Sir,

In the dozen-plus years I have been active in matters relating to Osama bin Laden and al-Qaeda, I have watched them go from a small Islamist organization to a worldwide insurgent movement, while bin Laden has established himself as the primary source of inspiration and leadership for tens of millions of Muslim Islamists. This process has been made possible by two things: (a) the skill, courage, patience, and ruthlessness of bin Laden and his ilk, and (b) the refusal of the U.S. government to understand the motivation of bin Laden and his allies.

Last week, Representative Paul did all Americans an immense service by simply pointing out the obvious: Our Islamist enemies do not give a damn about the way we vote, think, or live. Though any country they ruled would surely not look like ours, they are motivated by the belief that U.S. foreign policy is an attack on Islam, its lands, and its believers. This, of course, is not to say that America is to blame for the war it is now engaged in, but it is to say that it is foolish – and perhaps fatal – for Americans to believe that are we are being attacked for such ephemera as primary elections, R-rated movies, and gender equality.
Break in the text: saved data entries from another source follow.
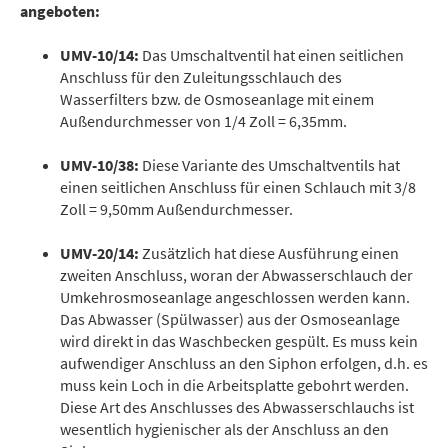
angeboten:
UMV-10/14:
Das Umschaltventil hat einen seitlichen
Anschluss für den Zuleitungsschlauch des
Wasserfilters bzw. de Osmoseanlage mit einem
Außendurchmesser von 1/4 Zoll = 6,35mm.
UMV-10/38:
Diese Variante des Umschaltventils hat
einen seitlichen Anschluss für einen Schlauch mit 3/8
Zoll = 9,50mm Außendurchmesser.
UMV-20/14:
Zusätzlich hat diese Ausführung einen
zweiten Anschluss, woran der Abwasserschlauch der
Umkehrosmoseanlage angeschlossen werden kann.
Das Abwasser (Spülwasser) aus der Osmoseanlage
wird direkt in das Waschbecken gespült. Es muss kein
aufwendiger Anschluss an den Siphon erfolgen, d.h. es
muss kein Loch in die Arbeitsplatte gebohrt werden.
Diese Art des Anschlusses des Abwasserschlauchs ist
wesentlich hygienischer als der Anschluss an den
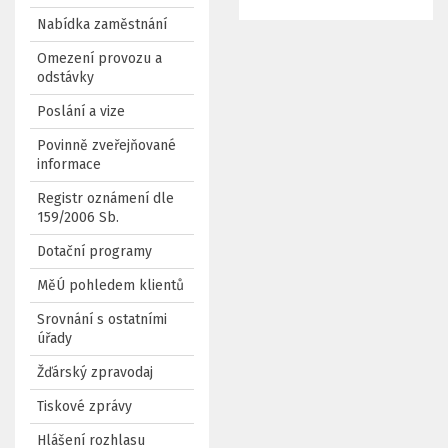
Nabídka zaměstnání
Omezení provozu a
odstávky
Poslání a vize
Povinně zveřejňované
informace
Registr oznámení dle
159/2006 Sb.
Dotační programy
MěÚ pohledem klientů
Srovnání s ostatními
úřady
Žďárský zpravodaj
Tiskové zprávy
Hlášení rozhlasu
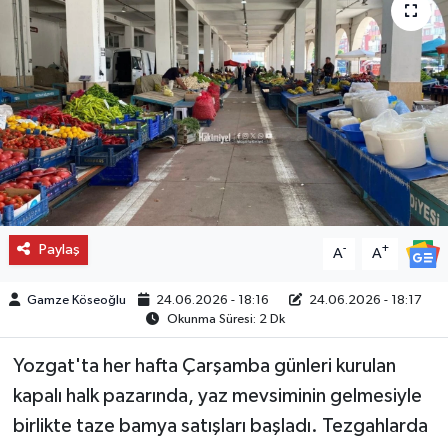
Paylaş
-
+
A
A
Gamze Köseoğlu
24.06.2026 - 18:16
24.06.2026 - 18:17
Okunma Süresi: 2 Dk
Yozgat'ta her hafta Çarşamba günleri kurulan
kapalı halk pazarında, yaz mevsiminin gelmesiyle
birlikte taze bamya satışları başladı. Tezgahlarda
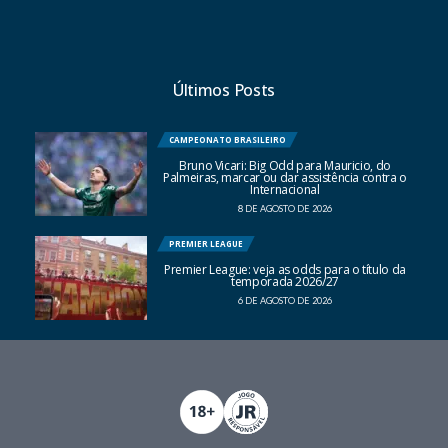
Últimos Posts
CAMPEONATO BRASILEIRO
Bruno Vicari: Big Odd para Mauricio, do
Palmeiras, marcar ou dar assistência contra o
Internacional
8 DE AGOSTO DE 2026
PREMIER LEAGUE
Premier League: veja as odds para o título da
temporada 2026/27
6 DE AGOSTO DE 2026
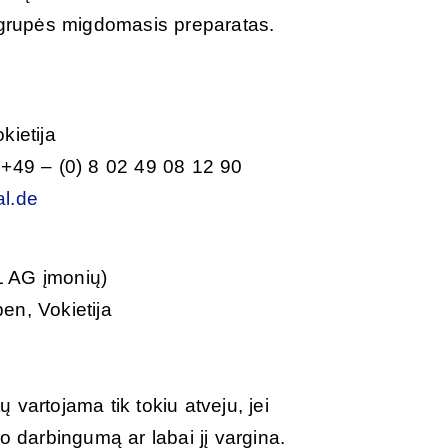
grupės migdomasis preparatas.
kietija
 +49 – (0) 8 02 49 08 12 90
l.de
 AG įmonių)
en, Vokietija
vartojama tik tokiu atveju, jei
o darbingumą ar labai jį vargina.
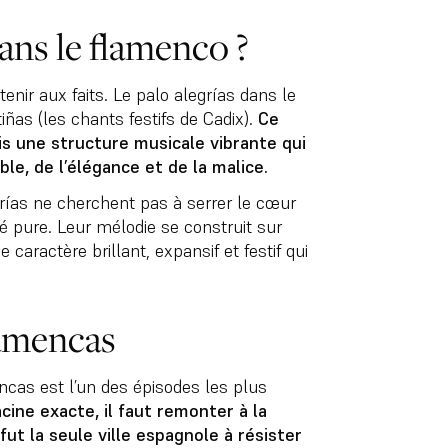
ans le flamenco ?
 tenir aux faits. Le palo alegrías dans le
iñas (les chants festifs de Cadix).
Ce
is une structure musicale vibrante qui
le, de l’élégance et de la malice.
rías ne cherchent pas à serrer le cœur
ité pure. Leur mélodie se construit sur
 caractère brillant, expansif et festif qui
lamencas
mencas est l’un des épisodes les plus
cine exacte, il faut remonter à la
fut la seule ville espagnole à résister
If our Islamist enemies were motivated by such things their numbers would be minuscule and they would be a sporadic lethal nuisance, not, as they are, the most serious national security threat we face today.

Of the eighteen presidential candidates now in the field from both parties, only Mr. Paul has had the courage to square with the average American voter. We are indeed hated and being warred against because we are “over there,” and not for what we are and how we live. Our failure to recognize the truth spoken by Mr. Paul – and spelled out for us in hundreds of pages of statements by Osama bin Laden since 1996 – is leading America toward military and economic disaster.

At day’s end, Mr. Paul has at least temporarily shaken the pillars of the bipartisan consensus on U.S. foreign policy. Neither party, and none of the candidates, want to discuss the Islamists’ motivation because they would have to deal with energy policy, support for Israel, and the 50-year record of U.S. support and protection for Arab tyrannies. These holy cows of U.S. politics have long been off limits to debate, but Mr. Paul has now accurately identified them as the source of motivation for our Islamist enemies, and implicitly has said that the obsessive interventionism of both parties has inspired al-Qaeda and its allies to kill 7,000-plus U.S. civilians and military personnel since 11 September 2001. The war we are engaged in with the Islamists is a long way from over, but it need end in America’s defeat only if Mr. Paul’s frank statements are ignored.

And no matter how you view Mr. Paul’s words, you can safely take one thing to the bank. The person most shaken by Mr. Paul’s frankness was Osama bin Laden, who knows that the current status quo in U.S. foreign policy toward the Islamic world is al-Qaeda’s one indispensable ally, and the only glue that provides cohesion between and among the diverse and often fractious Islamist groups that follow its banner.